En efecto, ayudar a la Universidad a fortalecer su sistema informático es uno de los objetivos de ‘Bug Bounty’. Los participantes hacen de atacantes y exploran el sistema buscando vulnerabilidades. En esta ocasión han competido 11 estudiantes y 3 han llegado a la fase final, que consistía en presentar un informe de vulnerabilidades.

Como señala José Antonio Rubio, responsable de Ciberseguridad de la URJC, esta prueba es “un ‘quid pro quo.’ Salen ganando ambas partes. El número de activos a proteger en las universidades es muy grande y no tenemos un personal especializado como el que tiene un banco. Al tener alumnos en carreras técnicas buscamos esa sinergia”.

Los estudiantes han tenido a su disposición el sistema informático de la universidad, aunque de forma controlada y bajo unas estrictas reglas, como la suscripción de acuerdos de confidencialidad entre otras. Los informes de vulnerabilidad presentados serán examinados por los responsables de seguridad informática de la URJC y, si resultan satisfactorios, se utilizarán como herramientas para localizar aquellos puntos que se deben proteger más.

Mostrar el trabajo a la industria

Esta edición de ‘Bug Bounty’ ha contado con la participación de la empresa internacional de ciberseguridad, PaloAlto, una de las líderes del sector en el ámbito global. De esta manera, los estudiantes han podido demostrar sus capacidades en ciberseguridad ante una de las firmas más importantes en la materia, “poder participar en un certamen en el que PaloAlto ponga los ojos es algo que no se puede dejar pasar. Poder mostrar tu trabajo a una empresa así es algo que hay que aprovechar. En ninguna otra universidad se realizar un certamen como Bug Bounty”, explica Ismael Gómez que, además de entablar este contacto con la empresa, se ha llevado un ordenador portátil como premio.

Objetivo: ser ‘hacker’

Ismael lo tiene muy claro, aunque aún está en tercero del grado de Ingeniería de la Ciberseguridad, pionero en el sistema universitario español, “mi objetivo es dedicarme a la ciberseguridad ofensiva, es decir ser hacker, para ayudar a fortalecer los sistemas y detectar sus debilidades”. Este estudiante está muy contento en el grado que está haciendo, “estamos tocando muchas ramas de ciberseguridad porque es una materia amplia. Es un grado para aquellas personas inquetas y curiosas sobre las nuevas tecnologías que se usan a diario”.

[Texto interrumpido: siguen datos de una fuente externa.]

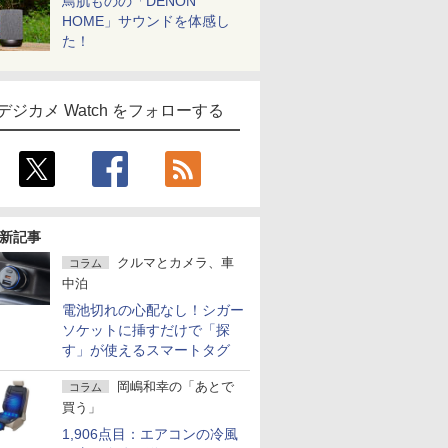
鳥肌ものの「DENON
HOME」サウンドを体感し
た！
デジカメ Watch をフォローする
新記事
クルマとカメラ、車
コラム
中泊
電池切れの心配なし！シガー
ソケットに挿すだけで「探
す」が使えるスマートタグ
岡嶋和幸の「あとで
コラム
買う」
1,906点目：エアコンの冷風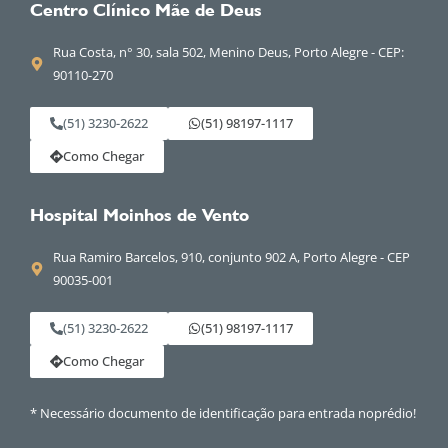
Centro Clínico Mãe de Deus
Rua Costa, n° 30, sala 502, Menino Deus, Porto Alegre - CEP:
90110-270
(51) 3230-2622
(51) 98197-1117
Como Chegar
Hospital Moinhos de Vento
Rua Ramiro Barcelos, 910, conjunto 902 A, Porto Alegre - CEP
90035-001
(51) 3230-2622
(51) 98197-1117
Como Chegar
* Necessário documento de identificação para entrada noprédio!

El ‘Bug Bounty’ de la URJC es una iniciativa exclusiva de la universidad que permite a los participantes operar en entornos reales muy similares a los que se encontrarán en su vida profesional. Además, da la oportunidad a la universidad de disponer de efectivos que pongan a prueba el sistema con lo que generan una información valiosa que se utilizará para fortalecerlo en los puntos donde más flaquea. Un certamen en el que todo el mundo gana.